O político de direita, aliado do ex-presidente Álvaro Uribe,  iajou aos EUA para uma extensa agenda de compromissos, na semana passada, ao mesmo tempo em que eram divulgados resultados alarmantes de dois levantamentos sobre o assunto: um do Gabinete Nacional de Controle de Drogas (ONDCP, em inglês) americano e outro do Escritório das Nações Unidas para Drogas e Crime (UNODC, em inglês).

Segundo estimativas do ONDCP, a área de cultivo de coca na Colômbia expandiu-se 11% em 2017, alcançando 209 mil hectares, em seu mais elevado nível histórico. A capacidade de produção de cocaína no país, segundo o organismo americano, teria aumentado 19%, de 772 toneladas (2016) para 921 toneladas (2017). Para o UNODC, a produção global de cocaína em 2016 “alcançou o maior nível já registrado”, com uma estimativa de 1.410 toneladas e um aumento de 25% em relação a 2015. Na Colômbia, segundo o órgão, ela cresceu em mais de um terço entre 2015 e 2016, chegando a 866 toneladas. Dos 213 mil hectares dedicados ao plantio de coca em todo o mundo, 69% estão na Colômbia.

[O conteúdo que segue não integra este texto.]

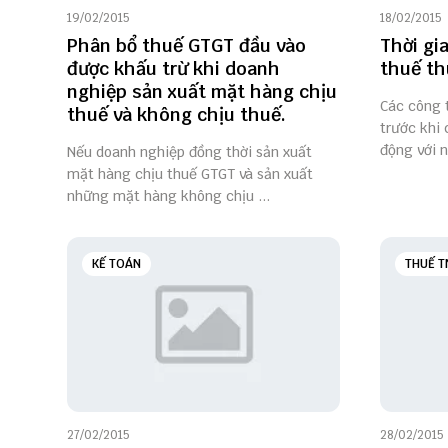
19/02/2015
18/02/2015
Phân bổ thuế GTGT đầu vào
Thời gi
được khấu trừ khi doanh
thuế th
nghiệp sản xuất mặt hàng chịu
Các công t
thuế và không chịu thuế.
trước khi 
động với ng
Nếu doanh nghiệp đồng thời sản xuất
mặt hàng chịu thuế GTGT và sản xuất
những mặt hàng không chịu ...
KẾ TOÁN
THUẾ T
27/02/2015
28/02/2015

Duque assegurou ter recebido o apoio das autoridades americanas à estratégia traçada para reverter o aumento do cultivo de coca nos próximos dois anos. Sem falar da necessidade de implementar a cláusula do acordo de paz que trata da substituição de cultivos, o presidente colombiano anunciou que busca “combinação de segurança e desenvolvimento social” para retomar os resultados obtidos entre 2010 e 2012, quando as plantações ilícitas não excediam 50 mil hectares. Também anunciou a disposição de usar drones para pulverizar herbicidas, desde que não usem produtos químicos proibidos pelo Tribunal Constitucional, que os danos a terceiros sejam mitigados e que ferramentas de precisão sejam aprimoradas.

Negociações


Na viagem a Washington, Duque explicou a política que pretende adotar durante audiências com o secretário de Estado Mike Pompeo; o senador republicano Marco Rubio; a diretora da Agência Central de Inteligência (CIA), Gina Haspel; o conselheiro de Segurança Nacional, John Bolton; e o secretário-geral da Organização dos Estados Americanos (OEA), Luis Almagro. “Minha maior satisfação é que o Congresso, o secretário de Estado e as agências governamentais com os quais falamos confiam na agenda que estamos propondo para a Colômbia, para que possamos ser muito efetivos contra as drogas nos próximos dois anos”, disse.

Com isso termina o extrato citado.